Из шеренги шагнуло вперед десятка два мужчин. Баиндур показал на маленькие пушки — замбураки:
— Нам предстоит одолеть труднейшие непроходимые места, доступные разве что четвероногим. А вот перебросить эти пушки вынуждены двуногие. Придется вам тащить их с собой: нам они сильно пригодятся там, — он показал рукой на крепость.
— Перенесем на своих плечах, — ответили смельчаки, и двадцать сильных мужчин потащили пушки, которые несколько дней назад они отняли у персов. Всего их было три.
Князь пошел вперед, приказав воинам следовать за собой.
Дорога, если можно так назвать узкую тропинку, шла вдоль правого берега Гехвы. С одной стороны — река, с другой — лесистая гора. Надо было обойти ее. Тропинка, вьющаяся среди деревьев, колючих зарослей и кустов ежевики, была такой узкой, что по ней мог пройти только один человек. Приходилось саблей прорубать себе путь, кое-где и вовсе теряющийся в кустах.
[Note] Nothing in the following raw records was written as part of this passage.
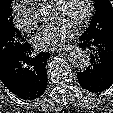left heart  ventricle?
<instances>
[{"label":"left heart ventricle","instance_id":"b2bd125f","mask_svg":"<svg viewBox=\"0 0 113 113\" xmlns=\"http://www.w3.org/2000/svg\"><path fill=\"white\" fill-rule=\"evenodd\" d=\"M86 10V0H62L56 8L47 10L46 21H62L76 27L85 16Z\"/></svg>","mask_w":113,"mask_h":113}]
</instances>
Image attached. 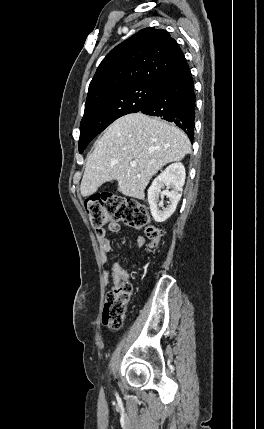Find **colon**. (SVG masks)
<instances>
[{"instance_id":"1","label":"colon","mask_w":264,"mask_h":429,"mask_svg":"<svg viewBox=\"0 0 264 429\" xmlns=\"http://www.w3.org/2000/svg\"><path fill=\"white\" fill-rule=\"evenodd\" d=\"M85 209L97 233H101L109 221H121L135 229L144 228L150 250L158 245L162 237L161 228L150 223L147 209L134 200L106 193L95 194L86 199ZM132 290V284L122 280L106 293L102 315L105 326L111 329L122 327Z\"/></svg>"}]
</instances>
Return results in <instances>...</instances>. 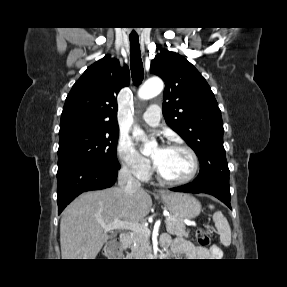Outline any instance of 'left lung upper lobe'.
I'll use <instances>...</instances> for the list:
<instances>
[{
    "label": "left lung upper lobe",
    "instance_id": "5c2ea615",
    "mask_svg": "<svg viewBox=\"0 0 287 287\" xmlns=\"http://www.w3.org/2000/svg\"><path fill=\"white\" fill-rule=\"evenodd\" d=\"M150 71L165 81L166 123L199 158L200 173L193 182L229 184L221 111L205 78L184 57L164 49L152 60Z\"/></svg>",
    "mask_w": 287,
    "mask_h": 287
}]
</instances>
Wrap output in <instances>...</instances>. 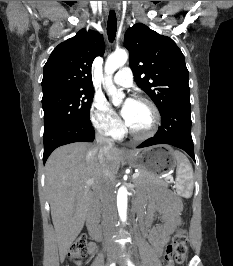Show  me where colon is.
I'll return each mask as SVG.
<instances>
[{
    "label": "colon",
    "mask_w": 233,
    "mask_h": 266,
    "mask_svg": "<svg viewBox=\"0 0 233 266\" xmlns=\"http://www.w3.org/2000/svg\"><path fill=\"white\" fill-rule=\"evenodd\" d=\"M87 250V237L80 235L72 244L69 257L71 261L77 262L83 258ZM187 237L184 229H179L173 236L171 242L167 245L165 251V261L167 266H174V263L181 265L185 262L187 256Z\"/></svg>",
    "instance_id": "5ec220e1"
}]
</instances>
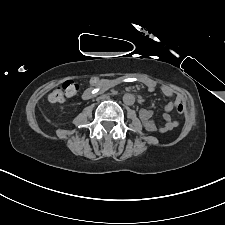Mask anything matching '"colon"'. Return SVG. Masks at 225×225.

Взял на себя эту роль сам князь Баиндур. Знаменитой саблей весом в один батман, подаренной ему персидским шахом, он прокладывал всем путь. Князь шел впереди, а за ним, подобно каравану верблюдов, следовали воины. Было тихо, не слышалось даже шуршания одежды, которая цеплялась за колючки, потому что поход совершался в то время дня, когда в этих местах из ущелья свирепо дует ветер, своим завыванием заглушая все прочие звуки. У самой крепости была огромная клинообразная скала. Воодушевление воинов было так велико, что им показалась нипочем крутая скалистая тропа. Взбираться на неe им помогали растущие на камнях деревья и кусты, цепляясь за которые они карабкались вверх.